Thank you, Francesco
> On 3 Feb 2022, at 18:21, Francesco Guardiani <france...@ververica.com> wrote:
>
> Hi,
>
> I think the more stable option would be the first one, as it also gives you
> more flexibility. Reading the row as string and then parsing it in a query
> definitely costs more, and makes less straightforward to use the other Schema
> features of table, such as watermark definition, primary keys, etc.
>
> I guess you can implement it straightforwardly subclassing the existing json
> format provided by flink, in particular JsonRowDataDeserializationSchema.
>
> A third solution would be to create a SplitFunction, like the one you
> created, which directly performs the parsing, outputting rows rather than
> strings.

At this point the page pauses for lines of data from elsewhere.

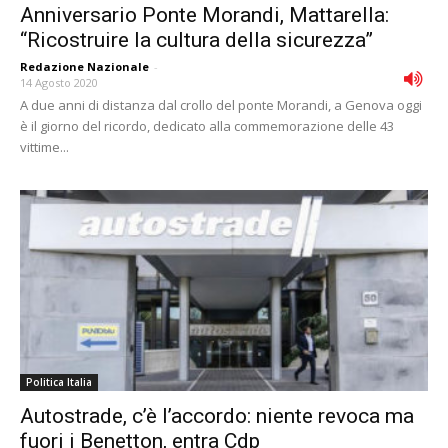
Anniversario Ponte Morandi, Mattarella:
“Ricostruire la cultura della sicurezza”
Redazione Nazionale
-
14 Agosto 2020
A due anni di distanza dal crollo del ponte Morandi, a Genova oggi
è il giorno del ricordo, dedicato alla commemorazione delle 43
vittime...
Politica Italia
Autostrade, c’è l’accordo: niente revoca ma
fuori i Benetton, entra Cdp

This removes the double parsing issue, but still create problems
> when interacting with other schema features.
>
> Hope it helps,
> FG
>
> On Thu, Feb 3, 2022 at 3:56 PM Илья Соин <ilya.soin...@gmail.com
> <mailto:ilya.soin...@gmail.com>> wrote:
> Hi,
>
> I’m using the Table / SQL API.
>
> I have a stream of strings, where each message contains several json strings
> separated by "\n”.
> For example:
> {“timestamp”: “2021-01-01T00:00:00”, person: {“name”: “Vasya”}}\n
> {“timestamp”: “2021-01-01T01:00:00”, person: {“name”: “Max” }}
>
> I would like to split each message by “\n”, parse each string as a json
> object and get some of the fields.
>
> AFIK there are 2 ways to do it:
>
> 1) Write custom deserialiser and provide it in source table DDL, i.e.
> CREATE TABLE source (
> timestamp STRING,
> person: ROW(name STRING)
> )
> WITH(‘format’ = ‘multiline-json’, …);
>
> 2) Use ‘format’ = ‘raw’ and extract the needed fields using .jsonValue, i.e.
>
> CREATE TABLE source (
> row STRING
> );
>
> env.from("source")
> .joinLateral(
> call(SplitFunction.class, $("row"), "\n").as(“msg")
> )
> .select(
> $("msg").jsonValue("$.timestamp", DataTypes.STRING()),
> $("msg").jsonValue(“$.person.name <http://person.name/>",
> DataTypes.STRING()).as(“name”)
> );
>
> In 2), will each call of .jsonValue parse the string all over again or will
> it reuse the same JsonNode object internally? Which option better fits my
> problem?
>
> __
> Best, Ilya